Sunday, December 12, 2021

An Abundant Life - Bittersweet

It's the time of the year when berries appear on trees and the leaves have fallen or are falling. Years ago a friend told me that the yellow and red berries that appear on one of the bramble bushes are called bittersweet, and whenever I see them I remember that time walking with her on an island near the ocean and I think of what the name means. I am someone who loves words, and even if there is a meaning, it is more what the sound of the words means to me that I think of, and when I think of bittersweet, I think of the taste but also of memories, of the way that our lives can bring back memories of things that have gone before, of people we knew and things we did, and that there can be memories that are both bitter and sweet all rolled together in the past.

Today is the anniversary of when I was born again, my born again birthday, sixteen years past, making me a sixteen year old born again Christian. To recognize that date, I wanted to share a testimony, a story I wrote for the Episcopal New Yorker magazine a few years ago that tells a bit about how it came to be that I am who I am today. There is so much more to the story, and so much that has happened since and continues to happen, but this was the beginning, a glimpse into who I was and how I started on my journey into this new life.

HOW I CAME HOME

I was born again above an Irish bar. At the time in my life that was the darkest it’s ever been, God reached out His hand and pulled me out of the pit I had dug myself into.

For many years, I had my own business doing public relations for performing and visual artists and putting on events in the community, and I had a dream of starting my own community center. I sent out an email to my friends and contacts describing my vision of sharing living and creative space to create a place for artists to come together and show their work. I heard back one February night when the phone rang and a friend told me he’d forwarded my email to an artist who had a space he was looking to rent. By April I had moved in. It seemed so perfect I thought it was heaven sent.

In retrospect it may have been a Divine appointment. God sometimes allows us to go down paths that lead us to destruction if that’s the only way we can come to our senses and turn to Him. By 2005 I had lost everything. I was in debt, friends and family had either forsaken me or couldn’t help me, the mess I was in was so deep. The place where I was living was being taken over, and I was dealing with an angry landlord who wanted me out so badly he was threatening me daily and had people destroying the walls and turning off the water and heat. I had nowhere to go and I thought I’d be better off dead.

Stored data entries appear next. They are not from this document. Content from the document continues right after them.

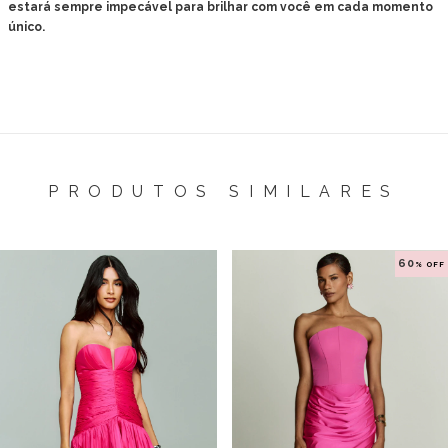
estará sempre impecável para brilhar com você em cada momento
único.
PRODUTOS SIMILARES
60
% OFF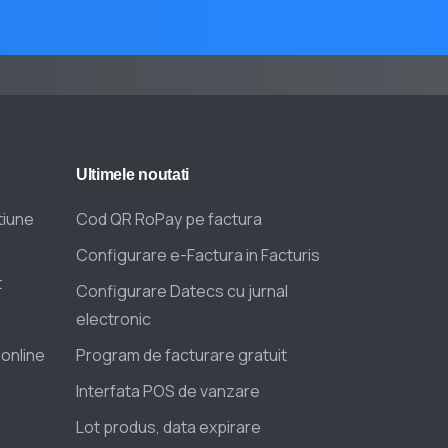
Ultimele
noutati
tiune
Cod QR RoPay pe factura
Configurare e-Factura in Facturis
t
Configurare Datecs cu jurnal
electronic
 online
Program de facturare gratuit
Interfata POS de vanzare
Lot produs, data expirare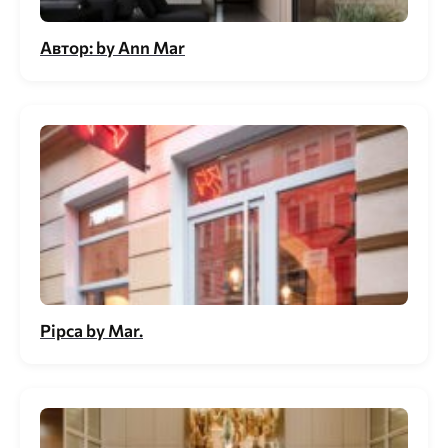
Автор: by Ann Mar
Pipca by Mar.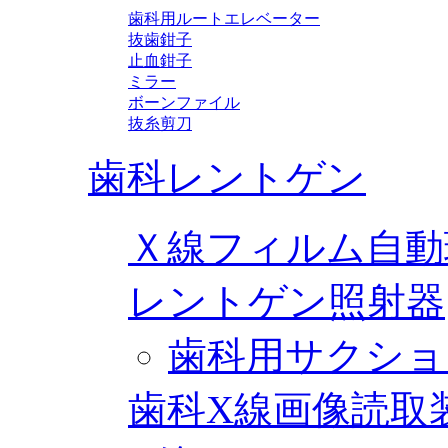
歯科用ルートエレベーター
抜歯鉗子
止血鉗子
ミラー
ボーンファイル
抜糸剪刀
歯科レントゲン
Ｘ線フィルム自動
レントゲン照射器
歯科用サクショ
歯科X線画像読取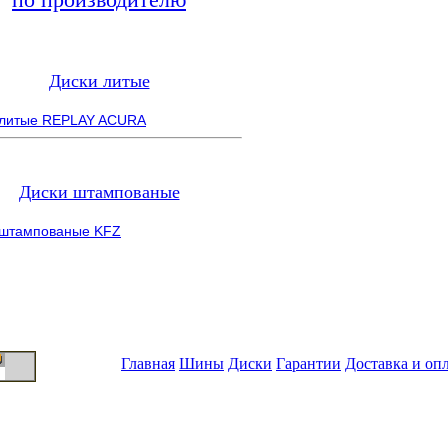
Диски литые
 литые REPLAY ACURA
Диски штампованые
 штампованые KFZ
Главная
Шины
Диски
Гарантии
Доставка и оп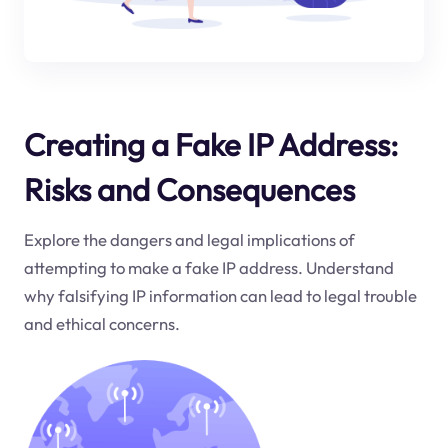
Creating a Fake IP Address:
Risks and Consequences
Explore the dangers and legal implications of
attempting to make a fake IP address. Understand
why falsifying IP information can lead to legal trouble
and ethical concerns.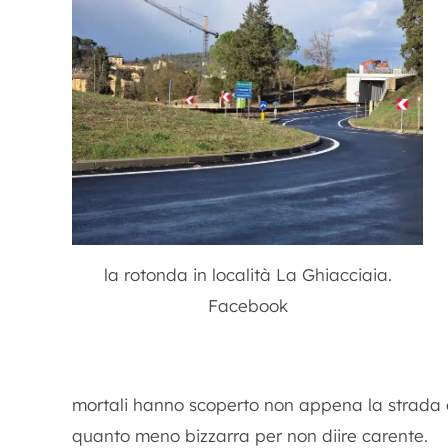
la rotonda in località La Ghiacciaia.
Facebook
mortali hanno scoperto non appena la strada è
quanto meno bizzarra per non diire carente.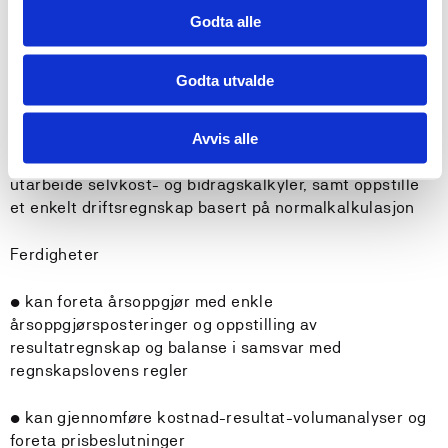
• kan forklare sammenhenger mellom transaksjoner og
Godta alle
deres påvirkning på resultat og balanse
Godta utvalde
• kjenner godt kostnadsbegrepet og ha god forståelse
for kostnaders variabilitet
Avvis alle
• har kunnskap om ulike kalkylemetoder og kunne
utarbeide selvkost- og bidragskalkyler, samt oppstille
et enkelt driftsregnskap basert på normalkalkulasjon
Ferdigheter
• kan foreta årsoppgjør med enkle
årsoppgjørsposteringer og oppstilling av
resultatregnskap og balanse i samsvar med
regnskapslovens regler
• kan gjennomføre kostnad-resultat-volumanalyser og
foreta prisbeslutninger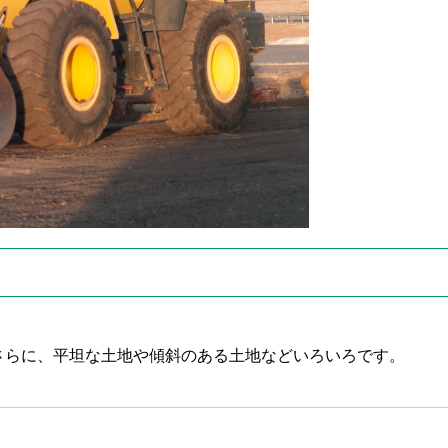
さらに、平坦な土地や傾斜のある土地などいろいろです。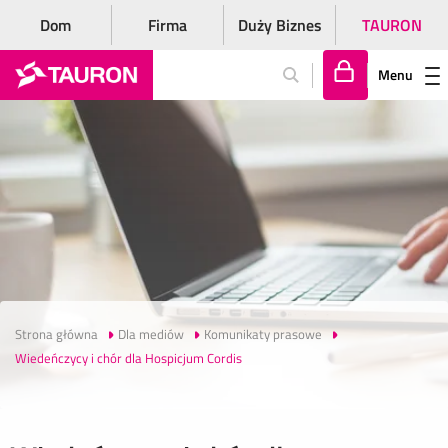
Dom
Firma
Duży Biznes
TAURON
Menu
Za
lo
gu
j
si
ę
Strona główna
Dla mediów
Komunikaty prasowe
Wiedeńczycy i chór dla Hospicjum Cordis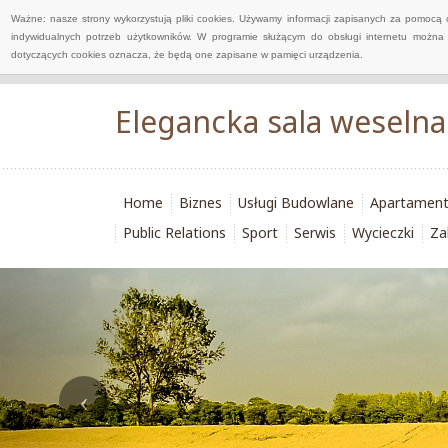
Ważne: nasze strony wykorzystują pliki cookies. Używamy informacji zapisanych za pomocą 
indywidualnych potrzeb użytkowników. W programie służącym do obsługi internetu można 
dotyczących cookies oznacza, że będą one zapisane w pamięci urządzenia.
Elegancka sala weselna
Home
Biznes
Usługi Budowlane
Apartamen
Public Relations
Sport
Serwis
Wycieczki
Za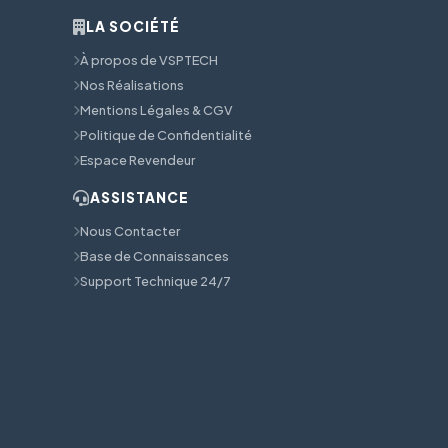
LA SOCIÉTÉ
À propos de VSPTECH
Nos Réalisations
Mentions Légales & CGV
Politique de Confidentialité
Espace Revendeur
ASSISTANCE
Nous Contacter
Base de Connaissances
Support Technique 24/7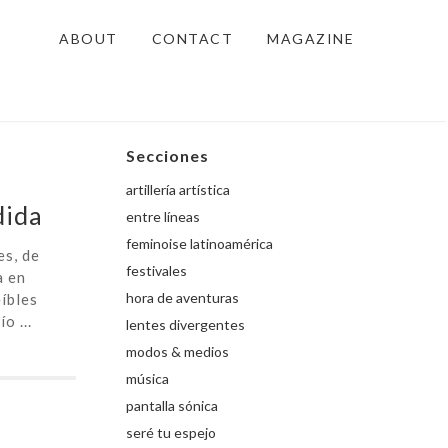
ABOUT
CONTACT
MAGAZINE
Secciones
artillería artística
dida
entre líneas
feminoise latinoamérica
es, de
festivales
a en
hora de aventuras
íbles
o ...
lentes divergentes
modos & medios
música
pantalla sónica
seré tu espejo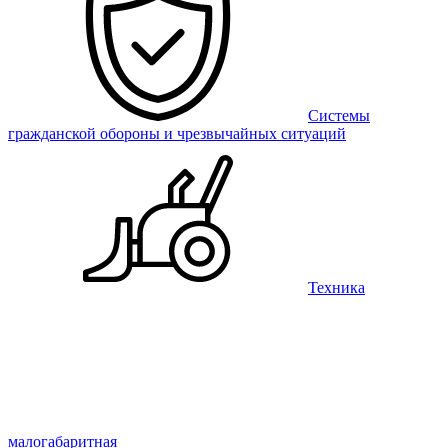
Системы
гражданской обороны и чрезвычайных ситуаций
Техника
малогабаритная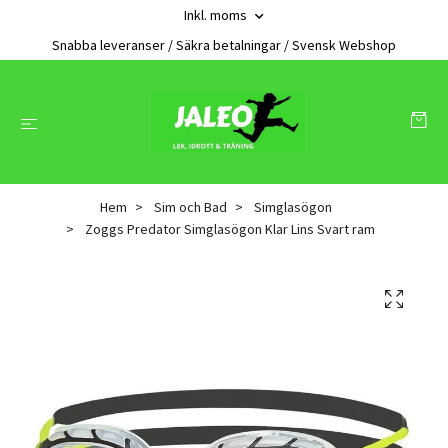
Inkl. moms
Snabba leveranser / Säkra betalningar / Svensk Webshop
Hem
Sim och Bad
Simglasögon
Zoggs Predator Simglasögon Klar Lins Svart ram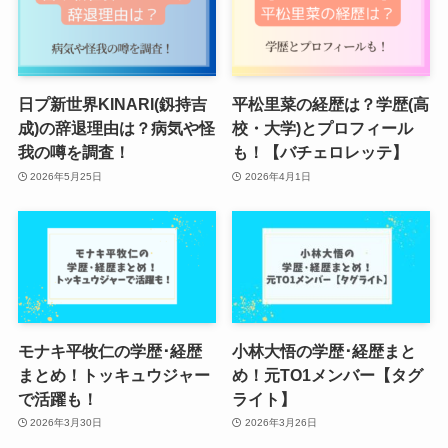
日プ新世界KINARI(釼持吉
平松里菜の経歴は？学歴(高
成)の辞退理由は？病気や怪
校・大学)とプロフィール
我の噂を調査！
も！【バチェロレッテ】
2026年5月25日
2026年4月1日
モナキ平牧仁の学歴･経歴
小林大悟の学歴･経歴まと
まとめ！トッキュウジャー
め！元TO1メンバー【タグ
で活躍も！
ライト】
2026年3月30日
2026年3月26日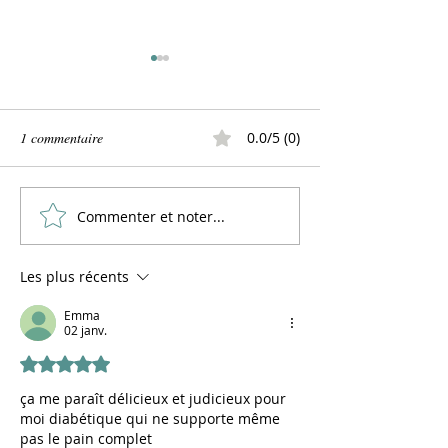
1 commentaire
0.0/5 (0)
Commenter et noter...
Le pain au four solaire, c'est
PAIN 100% farine
possible!
sarrasin, ça fonct
(sans gluten)
Les plus récents
Emma
02 janv.
Noté 5 étoiles sur 5.
ça me paraît délicieux et judicieux pour 
moi diabétique qui ne supporte même 
pas le pain complet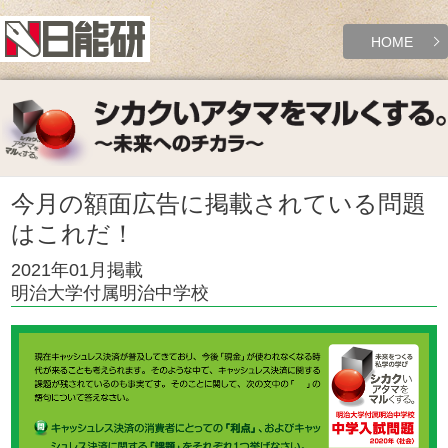
HOME
今月の額面広告に掲載されている問題
はこれだ！
2021年01月掲載
明治大学付属明治中学校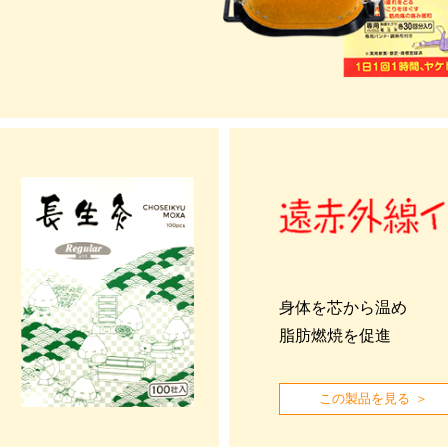
身体を芯から温め
脂肪燃焼を促進
この製品を見る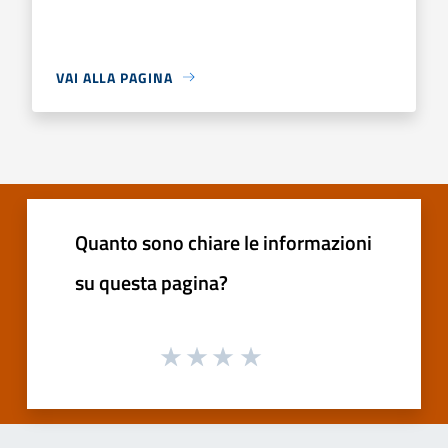
VAI ALLA PAGINA
Quanto sono chiare le informazioni
su questa pagina?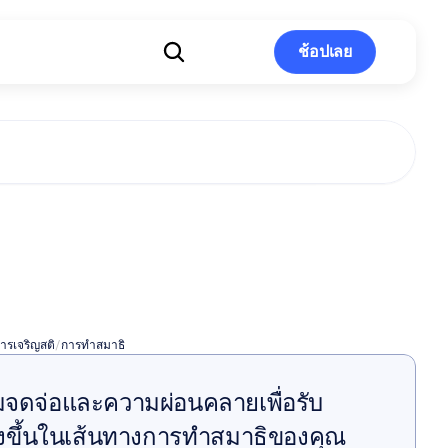
ช้อปเลย
ช้อปเลย
แห่งความ
ู
ารเจริญสติ
/
การทำสมาธิ
มจดจ่อและความผ่อนคลายเพื่อรับ 
้งยิ่งขึ้นในเส้นทางการทำสมาธิของคุณ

People kept telling me I had to start praying. Some were Christians, some were not, but the message was always the same. They told me I needed to forgive and pray for everyone in the situation, including the people who were harassing me. I said no way. I hadn’t ever spent much time in church, but whenever things went wrong in my life I’d beg God for help and He always came through. I’d start praying now, but I wasn’t going to pray for these other awful folks.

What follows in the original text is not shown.